Azerbaijan enters territory ceded by Armenia after peace deal

Azerbaijan’s president on Friday announced that his military had entered into and taken control of the Aghdam region, a territory ceded by Armenia in Russian-brokered peace deal last week that ended six weeks of military conflict over the Nagorno-Karabakh region. 

“Today, with a feeling of endless pride, I am informing my people about the liberation of Aghdam,” Azerbaijani President Ilham Aliyev said in an address to the country, according to The Associated Press.

“Aghdam is ours!” he added. 

Aghdam is the first area to be handed over as part of the peace agreement, which stipulated that Armenia give control of some areas outside Nagorno-Karabakh’s borders to Azerbaijan. 

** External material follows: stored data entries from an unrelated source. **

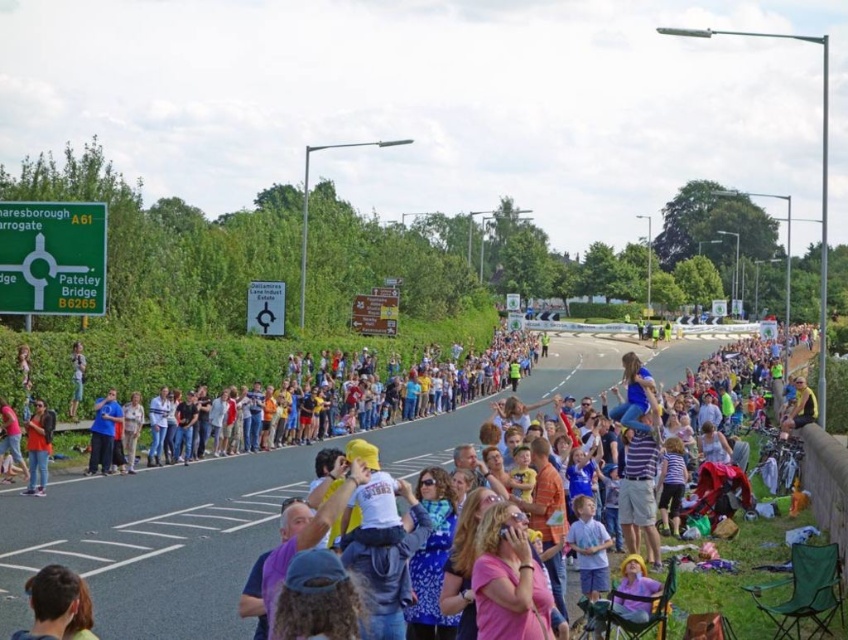 Question: Among these points, which one is nearest to the camera?

Choices:
 (A) (65, 568)
 (B) (433, 625)
 (C) (43, 413)

Answer: (A)

Question: Can you confirm if matte white crowd at center is bigger than matte black jacket at lower left?

Choices:
 (A) yes
 (B) no

Answer: (A)

Question: Does matte white crowd at center have a larger size compared to blue fabric shirt at center?

Choices:
 (A) no
 (B) yes

Answer: (B)

Question: Is matte black jacket at lower left positioned at the back of blue fabric shirt at center?

Choices:
 (A) no
 (B) yes

Answer: (A)

Question: Which of the following is the farthest from the observer?

Choices:
 (A) matte black jacket at lower left
 (B) matte white crowd at center
 (C) dark brown hair at lower left
 (D) blue fabric shirt at center

Answer: (D)

Question: Among these points, which one is farthest from the camera?

Choices:
 (A) (721, 408)
 (B) (118, 410)
 (C) (26, 451)
 (D) (32, 632)

Answer: (A) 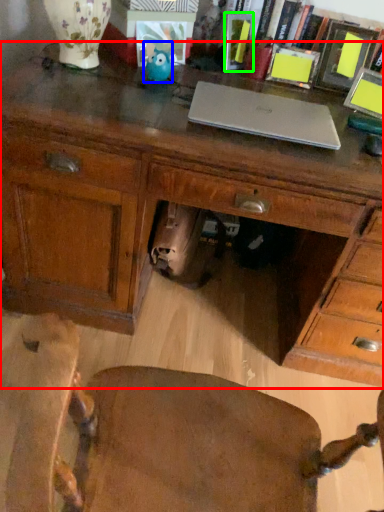 Question: Based on their relative distances, which object is farther from desk (highlighted by a red box)? Choose from toy (highlighted by a blue box) and book (highlighted by a green box).

Choices:
 (A) toy
 (B) book

Answer: (B) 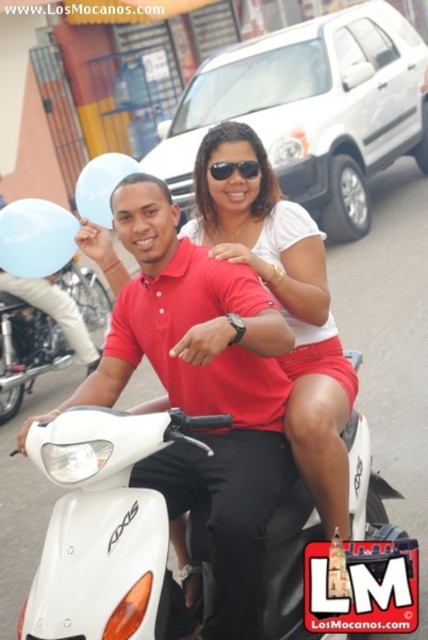 Describe the element at coordinates (201, 390) in the screenshot. I see `matte red polo shirt at center` at that location.

Does matte red polo shirt at center have a lesser height compared to white glossy motorcycle at left?

No, matte red polo shirt at center is not shorter than white glossy motorcycle at left.

This screenshot has width=428, height=640. What are the coordinates of `matte red polo shirt at center` in the screenshot? It's located at (201, 390).

Can you confirm if matte red polo shirt at center is shorter than light blue rubber balloon at upper left?

In fact, matte red polo shirt at center may be taller than light blue rubber balloon at upper left.

Does matte red polo shirt at center have a smaller size compared to light blue rubber balloon at upper left?

No, matte red polo shirt at center is not smaller than light blue rubber balloon at upper left.

What do you see at coordinates (201, 390) in the screenshot? This screenshot has width=428, height=640. I see `matte red polo shirt at center` at bounding box center [201, 390].

Where is `matte red polo shirt at center`? Image resolution: width=428 pixels, height=640 pixels. matte red polo shirt at center is located at coordinates (201, 390).

Measure the distance between light blue rubber balloon at upper left and camera.

light blue rubber balloon at upper left and camera are 9.35 feet apart.

Does light blue rubber balloon at upper left appear over transparent blue balloon at upper left?

Incorrect, light blue rubber balloon at upper left is not positioned above transparent blue balloon at upper left.

Find the location of a particular element. The height and width of the screenshot is (640, 428). light blue rubber balloon at upper left is located at coordinates (35, 237).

Nagorno-Karabakh lies within Azerbaijan but has been controlled by Armenian forces since the end of a separatist war there in 1994, resulting in decades of tensions between the two nations. 

The most recent fighting, which began on Sept. 27, was the biggest escalation of the conflict, with the AP reporting that hundreds and potentially thousands of people had been killed. 

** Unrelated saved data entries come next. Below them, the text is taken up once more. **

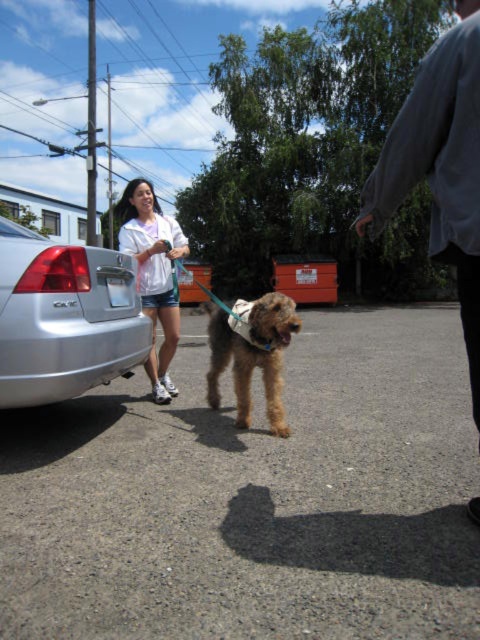 Does point (29, 346) come closer to viewer compared to point (282, 412)?

Yes, it is.

Who is higher up, silver metallic car at lower left or fuzzy brown dog at center?

silver metallic car at lower left is above.

The width and height of the screenshot is (480, 640). Find the location of `silver metallic car at lower left`. silver metallic car at lower left is located at coordinates (64, 317).

Does gray fabric shirt at upper right have a greater width compared to fuzzy brown dog at center?

Correct, the width of gray fabric shirt at upper right exceeds that of fuzzy brown dog at center.

Is point (448, 186) closer to camera compared to point (261, 349)?

That is True.

Image resolution: width=480 pixels, height=640 pixels. I want to click on gray fabric shirt at upper right, so click(441, 166).

Can you confirm if silver metallic car at lower left is positioned to the right of white fabric jacket at upper center?

→ Correct, you'll find silver metallic car at lower left to the right of white fabric jacket at upper center.

This screenshot has height=640, width=480. Identify the location of silver metallic car at lower left. (64, 317). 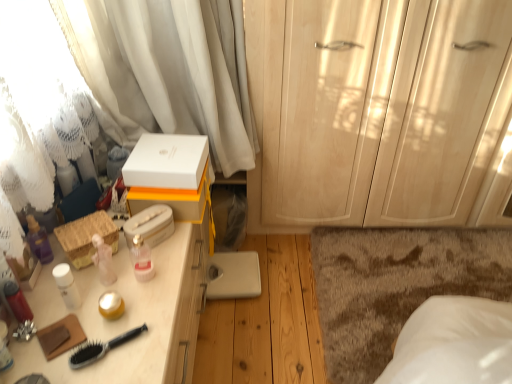 Locate an element on the screen. The height and width of the screenshot is (384, 512). free point behind black plastic brush at lower left is located at coordinates (124, 289).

The U.S. helped negotiate a previous cease-fire between the countries last month, but the agreement fell apart within minutes.

On Friday, Aliyev said that Azerbaijan was able to take control over the Aghdam region “without a single shot [fired] or losses [suffered]” and called it a “great political success” that would not have been possible without military gains.

Following the peace agreement last week, Armenian Prime Minister Nikol Pashinyan said the truce was achieved “basing on the deep analyses of the combat situation and in discussion with best experts of the field.” 

“This is not a victory, but there is not defeat until you consider yourself defeated. We will never consider ourselves defeated and this shall become a new start of an era of our national unity and rebirth,” he added. 

While the peace deal was largely celebrated in Azerbaijan, mass demonstrations erupted in the Armenian capital of Yerevan last week in opposition to the agreement. 

The AP reported that some ethnic Armenians had left the territories set to be handed over to Azerbaijan, setting their houses on fire in protest.